July 15, 2013

Oceans


Oceans
If I had known then what I know now… I would have stopped and said something else. My mouth always gets me in trouble because it has No direct wiring to my brain; I speak only from my heart. In my heart I have love for everyone, but especially for her. Her love, is elsewhere, as always seems to be the case, but it’s passion that really counts, and I know full well that’s something she doesn’t lack. It’s just misguided, like a motherless puppy or a moth when you flick the light switch on and off rapidly, but who am I to be the judge of where she puts her passion (It’s not like I can be an unbiased judge of it anyway). She can love whoever or whatever she wants and I’m not the one who’s gonna stop her. You know, I back away and pull closer because that’s my weird way of showing I care, when I realized I’ve crossed too many red lines or haven’t shown my face in awhile. If the door’s open, you walk through it, and when it’s closed, you hold your head in your hands and cry until the right key-shaped tear comes out of your tired eyes, you use it to unlock the door, and the cycle of coming and going starts all over again. If I had known that the tides of love match the tides of the ocean so closely, I would have brought sodium and water together upon the shores of her heart, and I wouldn’t have waited to tell her how I felt, just embraced her and ignored the consequence that I may be alienating the closest friend I’ve never had. If I had known that every friend I’ve ever made, if every friend I have yet to make, was going to be gone before I was ready for them to leave, I would have been quicker, wiser, and would have said the words that have gathered so frequently on the tip of my tongue. If I had known that love, that friends, that everything just comes and goes like the waves of an ocean, and that if I try to stop, I’ll be washed away with it, too, I’d keep fighting, keep pushing, and keep loving, because natural forces, like love and like tides, I know now they don’t discriminate anyone. They affect us all, and that’s good to know, because I think love is rolling in.

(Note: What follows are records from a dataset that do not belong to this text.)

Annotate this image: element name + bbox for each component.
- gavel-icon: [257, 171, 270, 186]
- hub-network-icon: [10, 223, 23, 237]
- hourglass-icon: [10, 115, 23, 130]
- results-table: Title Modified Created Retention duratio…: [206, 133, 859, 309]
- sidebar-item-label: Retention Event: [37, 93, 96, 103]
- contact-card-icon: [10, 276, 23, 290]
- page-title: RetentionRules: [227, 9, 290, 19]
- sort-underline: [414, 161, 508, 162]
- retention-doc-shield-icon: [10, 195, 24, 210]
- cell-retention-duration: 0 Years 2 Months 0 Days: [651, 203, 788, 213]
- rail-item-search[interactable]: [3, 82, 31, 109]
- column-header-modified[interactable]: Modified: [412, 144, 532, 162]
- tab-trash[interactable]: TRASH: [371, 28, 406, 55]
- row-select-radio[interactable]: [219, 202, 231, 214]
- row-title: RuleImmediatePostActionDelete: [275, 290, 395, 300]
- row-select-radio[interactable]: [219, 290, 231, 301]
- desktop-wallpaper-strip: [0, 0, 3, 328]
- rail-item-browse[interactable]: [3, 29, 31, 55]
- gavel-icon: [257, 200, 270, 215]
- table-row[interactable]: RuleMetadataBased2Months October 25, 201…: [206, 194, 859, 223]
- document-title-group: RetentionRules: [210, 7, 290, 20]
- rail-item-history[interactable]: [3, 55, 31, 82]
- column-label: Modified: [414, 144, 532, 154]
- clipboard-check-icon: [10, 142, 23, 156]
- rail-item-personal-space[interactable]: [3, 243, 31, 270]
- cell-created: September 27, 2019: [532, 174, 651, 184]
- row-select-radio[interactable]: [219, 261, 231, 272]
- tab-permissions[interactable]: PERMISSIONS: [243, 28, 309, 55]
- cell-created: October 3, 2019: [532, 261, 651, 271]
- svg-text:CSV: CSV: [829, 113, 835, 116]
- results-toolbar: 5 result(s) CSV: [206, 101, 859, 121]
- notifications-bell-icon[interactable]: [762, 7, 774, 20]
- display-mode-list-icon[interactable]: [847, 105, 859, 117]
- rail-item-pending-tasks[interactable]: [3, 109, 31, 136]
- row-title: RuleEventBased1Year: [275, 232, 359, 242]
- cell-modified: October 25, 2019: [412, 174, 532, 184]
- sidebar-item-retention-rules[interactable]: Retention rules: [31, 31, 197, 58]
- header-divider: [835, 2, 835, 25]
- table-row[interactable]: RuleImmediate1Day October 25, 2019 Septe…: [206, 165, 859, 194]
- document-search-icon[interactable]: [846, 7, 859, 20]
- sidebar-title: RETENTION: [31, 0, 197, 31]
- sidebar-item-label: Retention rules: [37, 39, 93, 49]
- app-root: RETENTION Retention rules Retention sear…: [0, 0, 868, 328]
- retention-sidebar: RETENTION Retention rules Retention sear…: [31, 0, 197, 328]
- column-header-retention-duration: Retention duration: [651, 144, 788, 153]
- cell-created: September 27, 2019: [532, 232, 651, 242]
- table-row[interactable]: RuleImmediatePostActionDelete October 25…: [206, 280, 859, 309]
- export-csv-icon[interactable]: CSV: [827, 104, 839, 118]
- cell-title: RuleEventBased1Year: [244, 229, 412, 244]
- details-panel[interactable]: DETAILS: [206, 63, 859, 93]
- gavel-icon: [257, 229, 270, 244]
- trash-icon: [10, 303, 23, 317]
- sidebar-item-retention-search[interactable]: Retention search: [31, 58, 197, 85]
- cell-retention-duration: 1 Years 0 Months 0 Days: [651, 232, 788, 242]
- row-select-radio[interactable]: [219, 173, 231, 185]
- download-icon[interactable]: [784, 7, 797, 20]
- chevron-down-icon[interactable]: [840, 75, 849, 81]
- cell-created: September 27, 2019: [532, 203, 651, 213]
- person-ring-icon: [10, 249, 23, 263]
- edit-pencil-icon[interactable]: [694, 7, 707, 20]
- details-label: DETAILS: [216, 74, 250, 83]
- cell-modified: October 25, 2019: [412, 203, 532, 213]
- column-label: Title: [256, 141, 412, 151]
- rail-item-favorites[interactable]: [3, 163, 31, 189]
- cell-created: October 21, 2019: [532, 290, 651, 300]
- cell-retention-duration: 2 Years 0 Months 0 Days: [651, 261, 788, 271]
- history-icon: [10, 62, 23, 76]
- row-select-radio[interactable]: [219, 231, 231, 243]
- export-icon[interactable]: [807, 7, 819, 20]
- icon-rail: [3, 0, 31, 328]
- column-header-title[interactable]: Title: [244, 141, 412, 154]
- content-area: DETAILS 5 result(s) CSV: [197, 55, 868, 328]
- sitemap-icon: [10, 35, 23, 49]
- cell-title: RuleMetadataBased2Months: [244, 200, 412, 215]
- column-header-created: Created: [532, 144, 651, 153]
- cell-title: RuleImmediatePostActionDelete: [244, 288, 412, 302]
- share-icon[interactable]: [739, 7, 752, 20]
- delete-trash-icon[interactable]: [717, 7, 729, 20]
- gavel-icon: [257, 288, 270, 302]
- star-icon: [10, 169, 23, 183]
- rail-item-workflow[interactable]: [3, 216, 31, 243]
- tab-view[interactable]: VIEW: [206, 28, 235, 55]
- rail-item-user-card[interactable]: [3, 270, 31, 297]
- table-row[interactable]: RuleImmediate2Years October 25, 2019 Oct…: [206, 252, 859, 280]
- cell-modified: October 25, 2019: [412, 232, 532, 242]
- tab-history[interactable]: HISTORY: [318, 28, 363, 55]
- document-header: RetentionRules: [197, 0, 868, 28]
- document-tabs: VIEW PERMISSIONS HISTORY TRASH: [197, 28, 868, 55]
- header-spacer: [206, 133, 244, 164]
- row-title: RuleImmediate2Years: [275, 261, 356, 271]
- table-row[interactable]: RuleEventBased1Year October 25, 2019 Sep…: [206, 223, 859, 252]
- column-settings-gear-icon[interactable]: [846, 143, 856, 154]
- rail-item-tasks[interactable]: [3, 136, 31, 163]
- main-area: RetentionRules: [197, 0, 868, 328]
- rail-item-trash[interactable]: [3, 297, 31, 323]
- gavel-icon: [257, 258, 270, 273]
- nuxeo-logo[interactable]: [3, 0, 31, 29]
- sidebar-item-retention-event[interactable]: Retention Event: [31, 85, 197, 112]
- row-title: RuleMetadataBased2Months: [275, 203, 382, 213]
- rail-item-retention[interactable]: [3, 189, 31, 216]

Oceans was born from its first line, which was a writing prompt. This was the first poem where I was really excited to share it with people. I felt when I wrote this poem that it had the right similes, metaphors, was really descriptive. I had struggled with attachment at the time and this poem really put that out there for me. It still feels to have applicability now too, which makes it one of my favorite poems to read. The performance side of Oceans was poorly received though, making it more of a personal piece for me that I don't like to read much.